Monday 16 July 2012

Our Last Day in Morioka











Compared with the disastrous rains and torrential flooding in Kyushu Province, which we originally were going to travel through for two weeks on this trip, before we decided that we didn't have enough time to cover so much of Japan in the six weeks we'd allotted, another day of rain here in Morioka is nothing much to complain about.  There, in Kyushu, twenty people have lost their lives, more than a quarter million have been evacuated, and there have been helicopter food drops to whole communities isolated by the floods, with rain that has been falling at the rate of more than three and a half inches per hour (that's rain so intense that it compares to being under a waterfall; it's literally impossible to see in front of you!).

Yes, compared to that, today was just a very humid day, alternating with rain - over the time that we've been here, the rain has caused the three rivers running through Morioka to race under their bridges very swiftly, and to rise very high up their banks...but they haven't overflowed those banks, and the town has continued, business as usual, these past three days.  Not quite business as usual, actually, because today is a national holiday in Japan, called "Marine Day," which is traditionally celebrated by people taking the weekend off and going to the beach - not likely this year, since the only part of Japan where it is not raining is all the way south, in Okinawa - but many businesses are closed today, regardless of the weather.

Communications Minister Shozo Murata designated the third Monday in July as a holiday in 1942 to commemorate the Meiji Emperor and his 1876 voyage in the Meiji-Maru, an iron steamship constructed in England in 1874. The voyage included a trip around the Ou district, embarking on a lighthouse boat in Aomori, and a brief stop in Hakodate before returning to Yokohama on July 20 of that year. "Marine Day" was declared a national holiday in 1995 as a day of gratitude for the blessings of the oceans and to hope for the economic prosperity of maritime Japan.

A national holiday that began to commemorate a steamship voyage by the emperor...even more so, on a boat not even built in Japan!  And there's no commercialism (that I could see, anyway) connected to this holiday...at most, it's a reason for people to take off and go the beach, while reminding them to be grateful for the many gifts the oceans have given Japan.  No greeting cards, no presents exchanged, no extended store hours to allow for special one-day-only sales...just a day off...

Since Tali and I have started to recover quickly from the flu-like symptoms we've had while here in Morioka, we were feeling well enough by late this morning to head out to cover a few of the walks suggested on the TIC map of Morioka that we picked up when we arrived.  As we walked around town, I was struck by the sheer number of monuments, museums, plaques and special displays devoted to one native son of Morioka, author Kenji Miyazawa.

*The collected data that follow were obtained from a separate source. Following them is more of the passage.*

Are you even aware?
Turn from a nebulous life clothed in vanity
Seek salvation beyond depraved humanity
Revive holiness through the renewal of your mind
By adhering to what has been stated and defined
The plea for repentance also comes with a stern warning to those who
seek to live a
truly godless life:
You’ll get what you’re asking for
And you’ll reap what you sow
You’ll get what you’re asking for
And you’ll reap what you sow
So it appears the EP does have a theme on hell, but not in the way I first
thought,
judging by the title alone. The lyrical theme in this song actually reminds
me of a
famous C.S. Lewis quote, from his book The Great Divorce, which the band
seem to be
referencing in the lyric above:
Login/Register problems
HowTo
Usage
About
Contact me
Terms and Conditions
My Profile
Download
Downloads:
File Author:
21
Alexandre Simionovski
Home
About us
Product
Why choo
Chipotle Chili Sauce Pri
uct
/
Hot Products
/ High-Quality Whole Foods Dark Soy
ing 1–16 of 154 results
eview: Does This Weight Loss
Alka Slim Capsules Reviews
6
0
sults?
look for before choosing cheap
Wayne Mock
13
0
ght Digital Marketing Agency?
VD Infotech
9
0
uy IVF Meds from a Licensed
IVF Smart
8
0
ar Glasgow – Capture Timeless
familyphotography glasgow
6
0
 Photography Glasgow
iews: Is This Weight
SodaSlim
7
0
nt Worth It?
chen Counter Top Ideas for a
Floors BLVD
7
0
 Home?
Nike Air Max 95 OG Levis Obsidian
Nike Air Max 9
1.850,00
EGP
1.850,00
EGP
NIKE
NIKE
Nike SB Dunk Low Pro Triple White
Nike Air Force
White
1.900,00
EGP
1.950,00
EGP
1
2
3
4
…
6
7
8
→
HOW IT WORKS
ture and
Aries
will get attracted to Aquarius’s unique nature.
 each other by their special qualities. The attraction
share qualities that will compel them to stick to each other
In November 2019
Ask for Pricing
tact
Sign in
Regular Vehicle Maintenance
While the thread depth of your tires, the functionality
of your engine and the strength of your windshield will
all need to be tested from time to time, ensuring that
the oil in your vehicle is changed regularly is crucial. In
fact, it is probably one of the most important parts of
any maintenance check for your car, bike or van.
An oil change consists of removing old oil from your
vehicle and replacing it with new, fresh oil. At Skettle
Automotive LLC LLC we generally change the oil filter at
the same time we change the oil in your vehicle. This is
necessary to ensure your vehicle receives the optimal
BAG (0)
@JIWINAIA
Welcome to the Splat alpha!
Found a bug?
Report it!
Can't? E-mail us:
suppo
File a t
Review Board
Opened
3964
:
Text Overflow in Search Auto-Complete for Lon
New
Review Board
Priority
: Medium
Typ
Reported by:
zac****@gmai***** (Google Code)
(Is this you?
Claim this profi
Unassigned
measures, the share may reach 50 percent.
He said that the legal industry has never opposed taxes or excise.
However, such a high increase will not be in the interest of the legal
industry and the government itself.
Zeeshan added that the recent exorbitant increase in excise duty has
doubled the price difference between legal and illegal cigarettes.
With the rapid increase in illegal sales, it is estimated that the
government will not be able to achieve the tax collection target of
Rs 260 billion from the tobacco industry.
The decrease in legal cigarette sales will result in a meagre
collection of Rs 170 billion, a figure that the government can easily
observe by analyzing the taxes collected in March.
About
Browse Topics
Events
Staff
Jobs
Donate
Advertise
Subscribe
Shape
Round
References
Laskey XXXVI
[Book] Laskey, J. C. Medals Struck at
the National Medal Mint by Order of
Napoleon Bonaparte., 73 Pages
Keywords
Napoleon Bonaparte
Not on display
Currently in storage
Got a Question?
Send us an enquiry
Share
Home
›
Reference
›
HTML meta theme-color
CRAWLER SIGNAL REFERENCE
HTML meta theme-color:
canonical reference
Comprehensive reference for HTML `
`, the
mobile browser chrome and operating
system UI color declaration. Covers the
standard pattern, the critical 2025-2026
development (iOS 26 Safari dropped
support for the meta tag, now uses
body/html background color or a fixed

Miyazawa san was born in 1896, and suffering from pleurisy for many years, lived only until he was 37, until 1933.  He was a poet and author of children's books, but he had a full, expansive life, a life far greater than his lack of commercial success during his lifetime would indicate - he was a social activist, a vegetarian, a Buddhist who sat Zazen at Hoonji Temple (which we visited yesterday), a high school teacher of agricultural science who believed so strongly in his art, and in helping the poor farmers of Iwate Province to improve their lot, that he turned down his father's offer to join the family pawnshop business, thus forfeiting a substantial inheritance to his younger brother.

Miyazawa saved some of his meager teacher's salary to self-publish the only book of his work that was released during his lifetime, which did not meet with any commercial success.  In the 79 years since his death, however, the world has caught on to his genius...he has been widely published internationally, his children's works have been made into two anime films, and there are memorials to him all over Morioka.

I was so moved by the little I've managed to learn today about Kenji Miyazawa.  The life of an artist can be so much more than the sum of his commercial successes...it can lie in making life itself into art, not commerce, to express devotion in daily activities, to take the long view of what we are doing here, in this world of illusions. Miyazawa san has managed in his way to serve as a reminder of what is possible to accomplish regardless of circumstances.